▶ [Goal of the exercise]
Your response should consist solely of the lines from the one containing "Mask bladder. Return" through the final line of the entries, repeated exactly.

Data records:
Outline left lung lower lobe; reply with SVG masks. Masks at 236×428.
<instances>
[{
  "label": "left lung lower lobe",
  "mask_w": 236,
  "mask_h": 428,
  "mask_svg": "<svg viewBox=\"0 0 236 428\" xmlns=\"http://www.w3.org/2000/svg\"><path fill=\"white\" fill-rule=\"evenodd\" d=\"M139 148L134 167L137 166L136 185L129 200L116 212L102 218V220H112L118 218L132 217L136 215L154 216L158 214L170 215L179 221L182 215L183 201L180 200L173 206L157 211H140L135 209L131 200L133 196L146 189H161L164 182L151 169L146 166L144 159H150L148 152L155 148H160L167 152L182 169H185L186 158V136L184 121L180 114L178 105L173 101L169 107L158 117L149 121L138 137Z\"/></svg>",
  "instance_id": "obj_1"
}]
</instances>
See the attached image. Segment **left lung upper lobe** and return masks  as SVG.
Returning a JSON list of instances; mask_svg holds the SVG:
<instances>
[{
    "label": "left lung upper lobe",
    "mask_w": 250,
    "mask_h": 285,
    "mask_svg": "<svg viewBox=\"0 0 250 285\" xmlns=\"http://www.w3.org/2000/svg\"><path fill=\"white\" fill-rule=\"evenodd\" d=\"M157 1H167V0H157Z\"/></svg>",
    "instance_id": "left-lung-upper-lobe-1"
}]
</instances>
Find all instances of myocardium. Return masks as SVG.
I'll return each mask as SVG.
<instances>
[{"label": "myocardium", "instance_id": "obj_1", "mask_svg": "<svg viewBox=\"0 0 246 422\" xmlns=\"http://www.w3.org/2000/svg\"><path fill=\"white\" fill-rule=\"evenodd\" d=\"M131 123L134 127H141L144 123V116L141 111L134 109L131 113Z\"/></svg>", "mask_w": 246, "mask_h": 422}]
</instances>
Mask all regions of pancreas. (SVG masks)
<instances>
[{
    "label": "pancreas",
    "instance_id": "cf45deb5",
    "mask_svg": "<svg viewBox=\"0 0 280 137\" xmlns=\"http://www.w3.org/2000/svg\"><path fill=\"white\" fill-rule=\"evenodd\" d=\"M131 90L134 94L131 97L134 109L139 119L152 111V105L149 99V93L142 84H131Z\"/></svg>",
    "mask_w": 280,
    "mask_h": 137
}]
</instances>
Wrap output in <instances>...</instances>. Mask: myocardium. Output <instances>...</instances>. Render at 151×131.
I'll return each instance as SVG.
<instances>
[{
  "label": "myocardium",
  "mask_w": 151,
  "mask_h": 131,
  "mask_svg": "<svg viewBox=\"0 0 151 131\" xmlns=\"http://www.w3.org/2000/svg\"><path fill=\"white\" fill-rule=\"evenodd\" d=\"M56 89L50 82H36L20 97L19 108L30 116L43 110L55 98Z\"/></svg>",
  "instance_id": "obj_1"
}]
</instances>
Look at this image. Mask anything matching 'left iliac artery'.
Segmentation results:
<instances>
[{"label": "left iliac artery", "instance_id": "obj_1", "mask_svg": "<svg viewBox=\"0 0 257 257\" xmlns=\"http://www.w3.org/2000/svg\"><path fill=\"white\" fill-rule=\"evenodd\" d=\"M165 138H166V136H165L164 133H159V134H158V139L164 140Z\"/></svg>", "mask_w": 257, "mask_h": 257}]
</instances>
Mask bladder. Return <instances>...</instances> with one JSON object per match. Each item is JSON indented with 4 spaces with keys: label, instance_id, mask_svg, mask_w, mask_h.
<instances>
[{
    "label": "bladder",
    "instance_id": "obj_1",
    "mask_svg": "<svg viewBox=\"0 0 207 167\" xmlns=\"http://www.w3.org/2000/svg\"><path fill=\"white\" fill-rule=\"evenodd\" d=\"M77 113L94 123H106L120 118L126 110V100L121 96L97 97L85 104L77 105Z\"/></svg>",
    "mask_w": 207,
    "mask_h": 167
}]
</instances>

▶ [Solution to this exercise]
Mask bladder. Return <instances>...</instances> with one JSON object per match. Each item is JSON indented with 4 spaces with keys: label, instance_id, mask_svg, mask_w, mask_h.
<instances>
[{
    "label": "bladder",
    "instance_id": "obj_1",
    "mask_svg": "<svg viewBox=\"0 0 207 167\" xmlns=\"http://www.w3.org/2000/svg\"><path fill=\"white\" fill-rule=\"evenodd\" d=\"M77 113L94 123H106L120 118L126 110V100L121 96L97 97L85 104L77 105Z\"/></svg>",
    "mask_w": 207,
    "mask_h": 167
}]
</instances>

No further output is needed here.